### EXERCISE MATERIALS

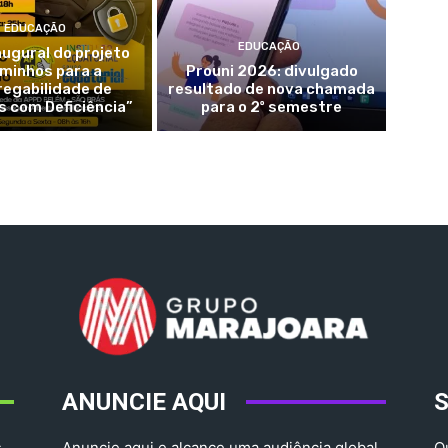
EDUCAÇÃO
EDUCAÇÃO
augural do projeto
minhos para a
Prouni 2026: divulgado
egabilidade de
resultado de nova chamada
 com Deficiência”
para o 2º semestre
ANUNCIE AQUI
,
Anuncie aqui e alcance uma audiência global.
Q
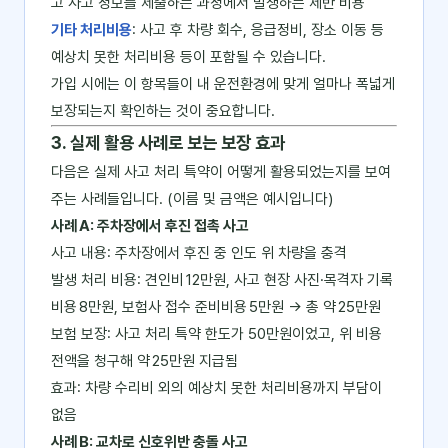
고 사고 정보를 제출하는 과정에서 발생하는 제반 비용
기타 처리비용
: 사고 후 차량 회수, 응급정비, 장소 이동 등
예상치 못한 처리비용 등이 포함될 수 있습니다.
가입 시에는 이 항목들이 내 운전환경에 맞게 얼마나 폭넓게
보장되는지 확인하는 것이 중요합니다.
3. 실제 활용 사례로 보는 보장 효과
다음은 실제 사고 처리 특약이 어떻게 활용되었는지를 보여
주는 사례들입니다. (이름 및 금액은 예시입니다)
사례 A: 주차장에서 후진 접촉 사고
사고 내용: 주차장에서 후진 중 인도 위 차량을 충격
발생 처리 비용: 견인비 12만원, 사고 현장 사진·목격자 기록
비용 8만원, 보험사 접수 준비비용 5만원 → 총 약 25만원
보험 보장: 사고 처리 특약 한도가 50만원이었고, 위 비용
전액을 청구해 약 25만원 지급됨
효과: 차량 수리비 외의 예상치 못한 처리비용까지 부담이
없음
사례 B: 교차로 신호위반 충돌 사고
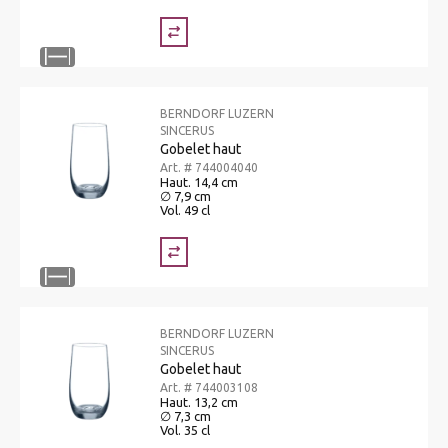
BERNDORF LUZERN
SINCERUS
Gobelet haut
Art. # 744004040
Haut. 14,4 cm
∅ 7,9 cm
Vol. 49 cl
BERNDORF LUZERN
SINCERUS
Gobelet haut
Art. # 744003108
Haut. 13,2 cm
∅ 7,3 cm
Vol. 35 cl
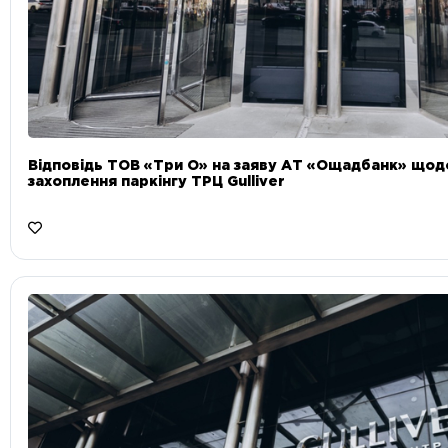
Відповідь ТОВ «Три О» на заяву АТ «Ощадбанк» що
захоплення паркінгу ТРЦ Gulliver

######

**INSTRUCTIONS FOR THE TASK**: Search the entries for the word "주차장에서". Copy each line where it appears.

**TASK RESULT**:
사례 A: 주차장에서 후진 접촉 사고
사고 내용: 주차장에서 후진 중 인도 위 차량을 충격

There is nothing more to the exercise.